*INSTRUCTIONS TO FOLLOW*: Please count every line of the following material that holds "Rosa" and give the total alone.

*RECORDS FOR THIS EXERCISE*:
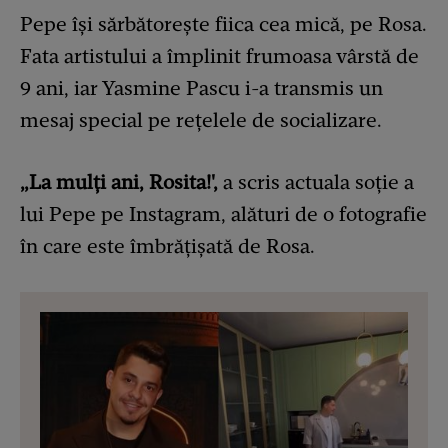
Pepe își sărbătorește fiica cea mică, pe Rosa.
Fata artistului a împlinit frumoasa vârstă de
9 ani, iar Yasmine Pascu i-a transmis un
mesaj special pe rețelele de socializare.
„La mulți ani, Rosita!',
a scris actuala soție a
lui Pepe pe Instagram, alături de o fotografie
în care este îmbrățișată de Rosa.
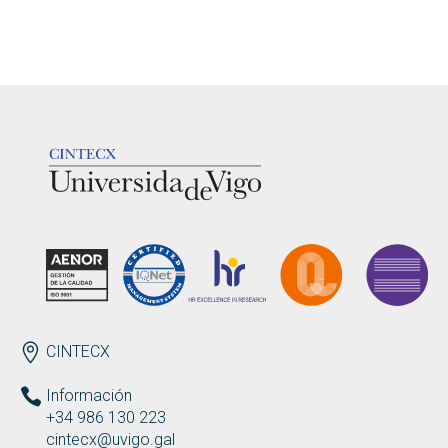
LOGOTIPO
ENDEREZO ES
CINTECX
Información
+34 986 130 223
cintecx@uvigo.gal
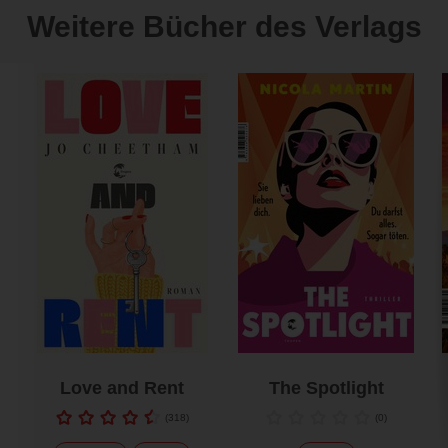
Weitere Bücher des Verlags
Love and Rent
The Spotlight
(
318
)
(
0
)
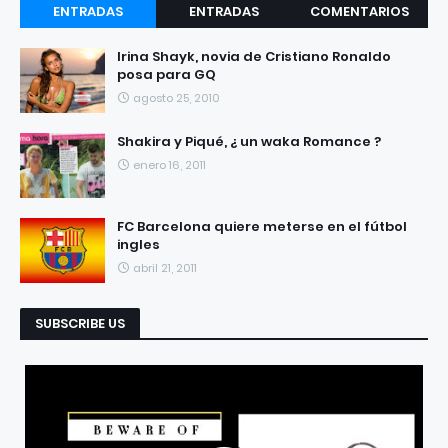
ENTRADAS
ENTRADAS
COMENTARIOS
RECIENTES
POPULARES
Irina Shayk, novia de Cristiano Ronaldo
posa para GQ
agosto 25, 2010
Shakira y Piqué, ¿ un waka Romance ?
enero 16, 2011
FC Barcelona quiere meterse en el fútbol
ingles
abril 21, 2011
SUBSCRIBE US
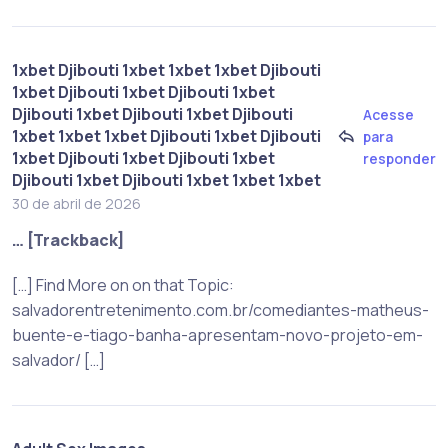
1xbet Djibouti 1xbet 1xbet 1xbet Djibouti
1xbet Djibouti 1xbet Djibouti 1xbet
Djibouti 1xbet Djibouti 1xbet Djibouti
Acesse
1xbet 1xbet 1xbet Djibouti 1xbet Djibouti
para
1xbet Djibouti 1xbet Djibouti 1xbet
responder
Djibouti 1xbet Djibouti 1xbet 1xbet 1xbet
30 de abril de 2026
… [Trackback]
[…] Find More on on that Topic:
salvadorentretenimento.com.br/comediantes-matheus-
buente-e-tiago-banha-apresentam-novo-projeto-em-
salvador/ […]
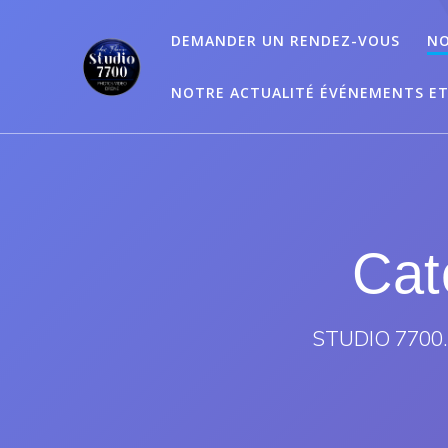
Passer
au
DEMANDER UN RENDEZ-VOUS
NO
contenu
NOTRE ACTUALITÉ ÉVÉNEMENTS E
Cat
STUDIO 7700.B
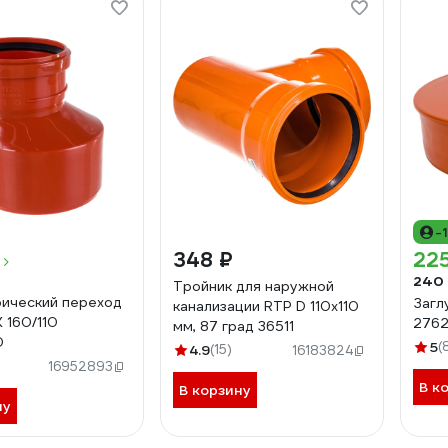
-
348 ₽
225
240
Тройник для наружной
ический переход
Загл
канализации RTP D 110х110
160/110
276
мм, 87 град 36511
0
5
(
4.9
(15)
16183824
16952893
В к
В корзину
ну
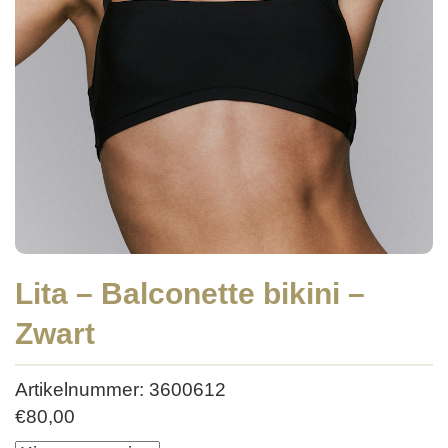
Lita – Balconette bikini –
Zwart
Artikelnummer: 3600612
€
80,00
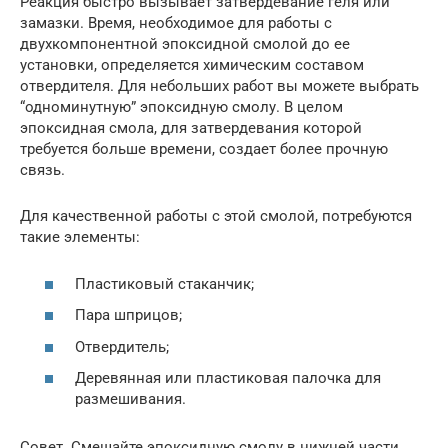
Реакция быстро вызывает затвердевание геля или
замазки. Время, необходимое для работы с
двухкомпонентной эпоксидной смолой до ее
установки, определяется химическим составом
отвердителя. Для небольших работ вы можете выбрать
“одноминутную” эпоксидную смолу. В целом
эпоксидная смола, для затвердевания которой
требуется больше времени, создает более прочную
связь.
Для качественной работы с этой смолой, потребуются
такие элементы:
Пластиковый стаканчик;
Пара шприцов;
Отвердитель;
Деревянная или пластиковая палочка для
размешивания.
Совет. Смешайте эпоксидную смолу в нижней части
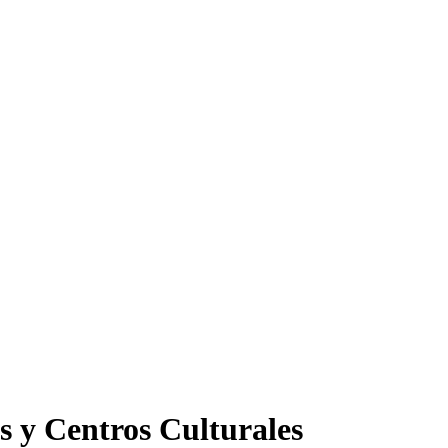
s y Centros Culturales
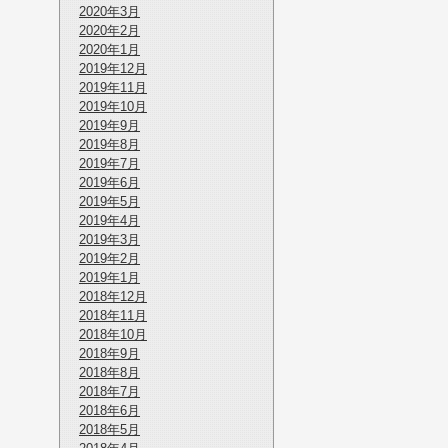
2020年3月
2020年2月
2020年1月
2019年12月
2019年11月
2019年10月
2019年9月
2019年8月
2019年7月
2019年6月
2019年5月
2019年4月
2019年3月
2019年2月
2019年1月
2018年12月
2018年11月
2018年10月
2018年9月
2018年8月
2018年7月
2018年6月
2018年5月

*WRITTEN ANSWER*: 2